Opinion

How to market to Gen Z as they quit social media 

Young consumers are growing uneasy about their relationship with the algorithm, and many are switching off. Joel Moran, Afterpay's international vice-president of marketing, explores how brands should adapt.

Look at the marketing mix of any brand, big or small, and it’s likely that paid digital ads play a large role. But the success of targeted advertising over the past decade has created an unexpected problem, according to leading futurists. 

Younger customers – caught in a never-ending hype cycle of new trends – are increasingly exhausted by ‘new’ stuff. Others are growing suspicious of algorithms designed to encourage them to spend, spend, spend. As a result, many are switching off.

For brands, who pour billions of dollars into digital advertising every year, this presents a dilemma. Gen Z and Millennials account for 36% of the total retail spend in Australia. If they’re rejecting the algorithm, how else can brands reach them? 

The solution is to radically rethink the consumer-brand relationship, according to Solving The Consumer Equation, a new report prepared by global forecasting agency The Future Laboratory, in partnership with Afterpay.

To understand how to connect with Gen Z, it’s important to first understand why they’re rejecting the algorithm.

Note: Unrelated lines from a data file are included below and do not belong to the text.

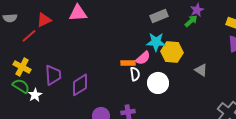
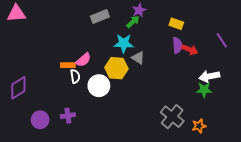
cyan star: (156, 42) -> (124, 43), moved
yellow hexagon: (172, 52) -> (116, 68), moved
gray triangle: (201, 70) -> (138, 58), moved

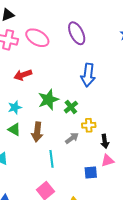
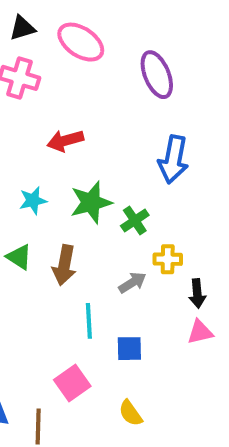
pink ellipse: (37, 38) -> (81, 42), moved
red arrow: (23, 75) -> (65, 141), moved
cyan star: (15, 107) -> (33, 201), moved
blue square: (91, 172) -> (129, 349), moved

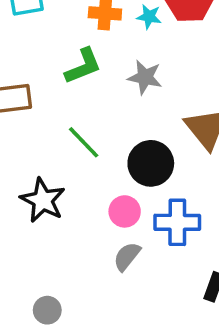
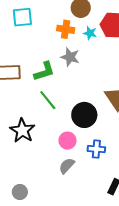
green L-shape: (83, 66) -> (44, 71), moved
gray star: (145, 77) -> (70, 57), moved
blue cross: (177, 222) -> (96, 149), size x0.7

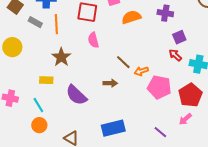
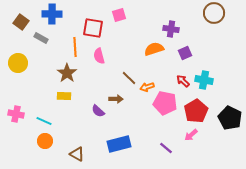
orange semicircle: (131, 17) -> (154, 49), moved
orange line: (56, 24) -> (75, 47), moved
red arrow: (175, 55) -> (183, 81), moved
yellow rectangle: (46, 80) -> (64, 96), moved
purple semicircle: (76, 95) -> (98, 111), moved, size x0.6
cyan line: (38, 105) -> (44, 121), turned -35

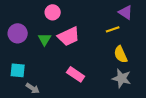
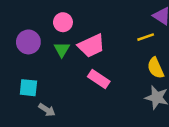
pink circle: (53, 12) -> (63, 22), moved
pink rectangle: (76, 74) -> (99, 79), moved

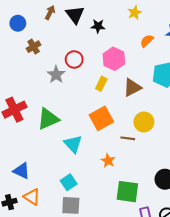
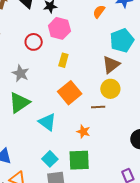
pink hexagon: (114, 59) -> (59, 28), moved
gray star: (56, 75) -> (21, 73), moved
brown triangle: (132, 88) -> (111, 65), moved
green square: (127, 192) -> (79, 160), moved

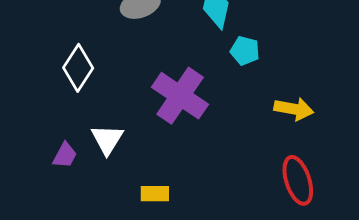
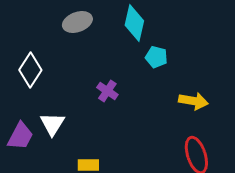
purple cross: (180, 96) -> (107, 91), size x0.5
purple trapezoid: (65, 155) -> (20, 136), size x1.4

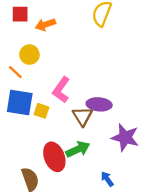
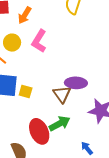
orange arrow: (45, 25) -> (25, 15), turned -36
pink L-shape: (61, 90) -> (39, 41), moved

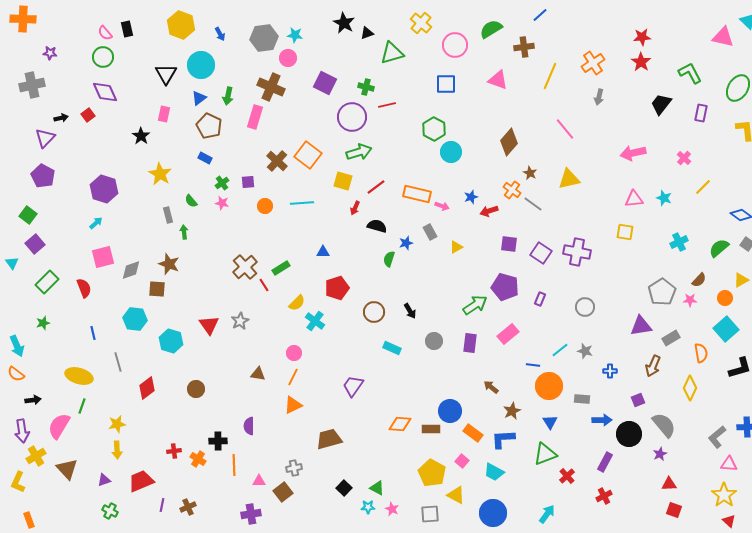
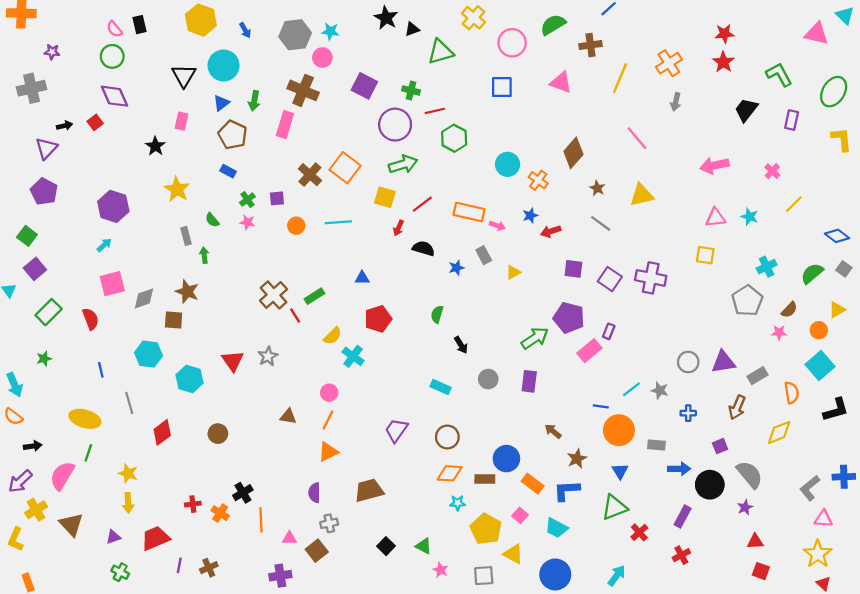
green hexagon: (434, 129) -> (454, 138), moved
orange cross: (512, 190) -> (538, 180), moved
green semicircle: (389, 259) -> (437, 314), moved
gray pentagon: (662, 292) -> (747, 301), moved
gray circle: (585, 307) -> (688, 362), moved
brown circle: (374, 312) -> (447, 437), moved
pink rectangle: (508, 334) -> (589, 351), moved
yellow diamond: (690, 388) -> (779, 432), turned 45
yellow star: (117, 424) -> (128, 473), turned 30
purple semicircle: (249, 426) -> (314, 493), moved
purple arrow: (22, 431) -> (20, 481), turned 55
black cross: (218, 441) -> (243, 493), turned -30
cyan star: (368, 507) -> (458, 503), moved

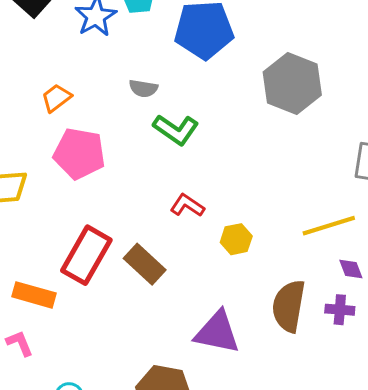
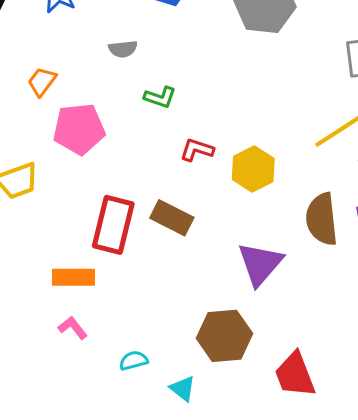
green L-shape: (176, 129) -> (160, 97), moved, size x0.7
yellow hexagon: (236, 239) -> (253, 169), size x1.4
purple triangle: (217, 332) -> (260, 264), turned -45

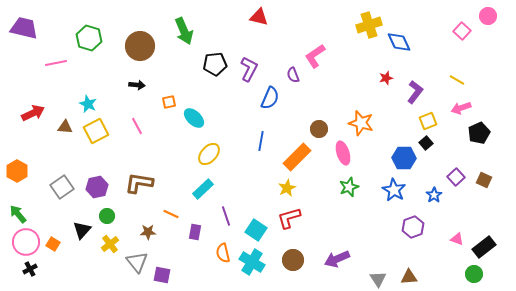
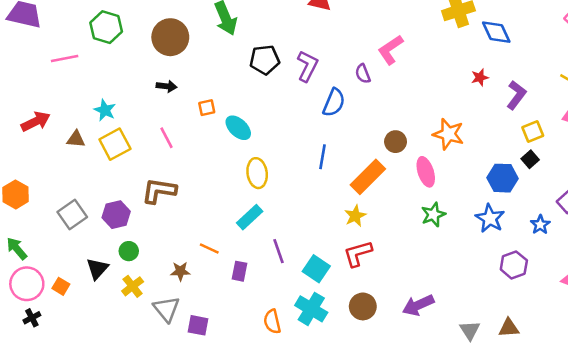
yellow ellipse: (209, 154) -> (257, 173), turned -50
brown L-shape: (139, 183) -> (159, 191), moved
orange semicircle: (223, 253) -> (272, 322), moved

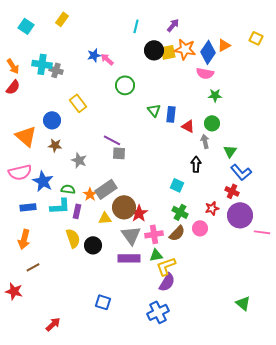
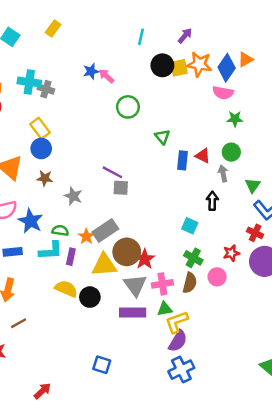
yellow rectangle: (78, 103) -> (40, 128), moved
blue rectangle: (171, 114) -> (183, 160), moved
yellow triangle: (105, 218) -> (104, 265), size x1.6
brown semicircle: (177, 233) -> (190, 283), turned -30
yellow semicircle: (73, 238) -> (66, 289), turned -48
blue cross: (158, 312) -> (181, 370), moved

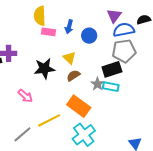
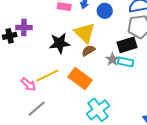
yellow triangle: (69, 58) -> (85, 33), size x1.6
pink arrow: (25, 96) -> (28, 84), moved
orange rectangle: (79, 106) -> (80, 78), moved
yellow line: (49, 120) -> (48, 75), moved

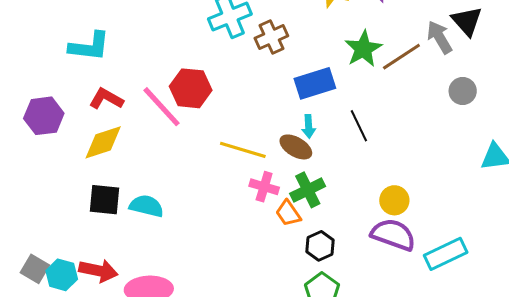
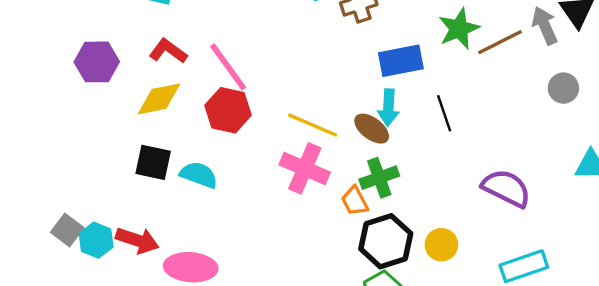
red hexagon: (191, 88) -> (228, 110), moved
cyan arrow: (309, 126) -> (388, 107), size x1.4
pink cross: (264, 187) -> (305, 168), moved, size x1.5
yellow circle: (394, 200) -> (441, 245), moved
purple semicircle: (393, 235) -> (506, 188), moved
black hexagon: (320, 246) -> (386, 241), size x1.6

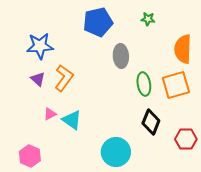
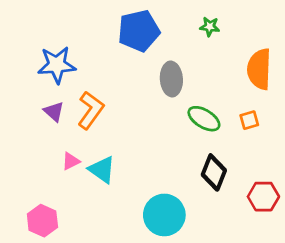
green ellipse: (144, 84) -> (204, 119), turned -50
orange square: (176, 85) -> (249, 120), size x0.5

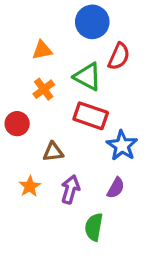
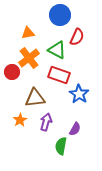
orange cross: (44, 89) -> (29, 58), size x1.5
red circle: (17, 124) -> (12, 72), moved
brown triangle: (53, 152) -> (35, 98), size x1.5
purple semicircle: (116, 188) -> (75, 129), moved

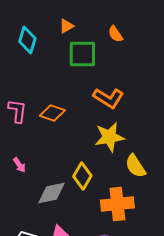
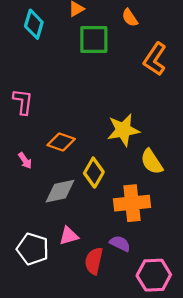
orange L-shape: (108, 98) -> (155, 59), moved, turned 92
orange diamond: (52, 113) -> (61, 142), moved

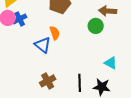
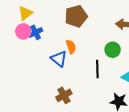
green circle: (96, 26) -> (113, 50), moved
black line: (80, 83) -> (97, 69), moved

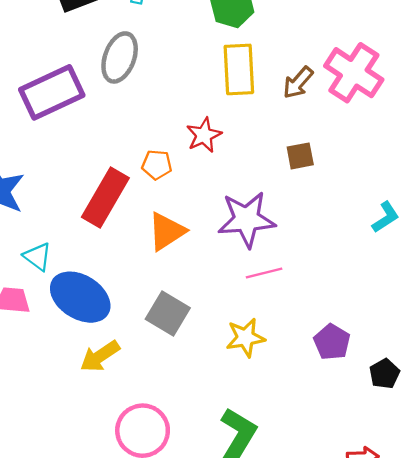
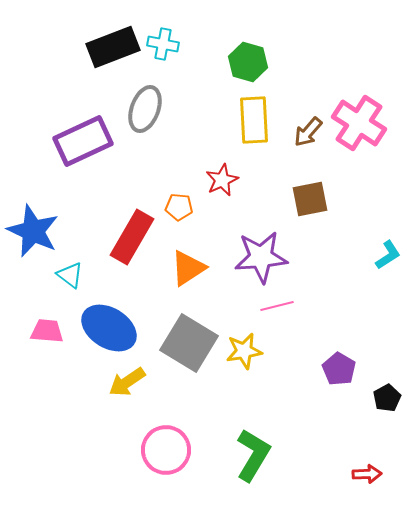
brown square: (300, 156) -> (310, 199), size x1.4
cyan triangle: (38, 257) -> (70, 275), moved
gray square: (168, 314) -> (189, 343), size x1.4
yellow star: (245, 338) -> (244, 351), moved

For some, it’s a growing aversion to watching their identities and tastes repackaged and redistributed to them en masse. 

For others, it’s a dawning awareness of the damage that algorithms create.

Joel Moran

As influential Gen Z author Freya India recently wrote, algorithms are like conveyor belts, constantly delivering content that exploits users’ worst fears and insecurities. “Your feed becomes an endless stream of content that makes you feel worse about yourself,” she wrote. “You’ll find yourself on a continuous conveyor belt of apps, products, services, pills, and procedures to fix you.” 

Still others, like US journalist Kyle Chakra, fear that automated recommendations are flattening culture, making our tastes “more similar than different” and slowly warping our desires and sense of agency. 

Whatever the reason, forward-thinking brands must recognise this cultural shift and find new ways to engage young consumers. 

For retail designer, futurist and author Ibrahim Ibrahim, the solution is to move away from a transactional, point-of-sale model to a “point-of-connection” model.  

“This means we need to work with our teams to speak like a magazine, change like a gallery, build loyalty like a club, share like an app, seed like an incubator and engage like a show,” he says in the report.

He adds that consumers want to be heard and understood, not simply exploited. 

One way to do this is to treat people like ‘members’ rather than ‘customers’ and facilitate real-world connections, where consumers can interact with one another.

The Future Laboratory predicts that retailers will increasingly find ways to create new online marketplaces – or ‘social storefronts’ – where consumers are excited and incentivised to gather online. 

Social demographer Mark McCrindle said forward-thinking brands will find ways to give consumers a sense of agency.

“Gen Z aren’t used to being passive customers,” he said. “Don’t design it for them and push it out. Design it with them and communicate it through them. If you empower them, and give them the opportunity they will run with it. But they need to be the catalyst of it.”

For some brands, that might mean enabling customers to customise or play a part in developing a new product, flavour or brand. For others, it could mean user-generated content. 

Crucially, brands shouldn’t ignore young consumers’ growing unease around the algorithm – or assume that the strategies that have worked up until now will continue to work in the future. 

“Brands need to be aware,” McCrindle says, “and be humble enough to recognise that an emerging customer holds the brand’s destiny in its hands.”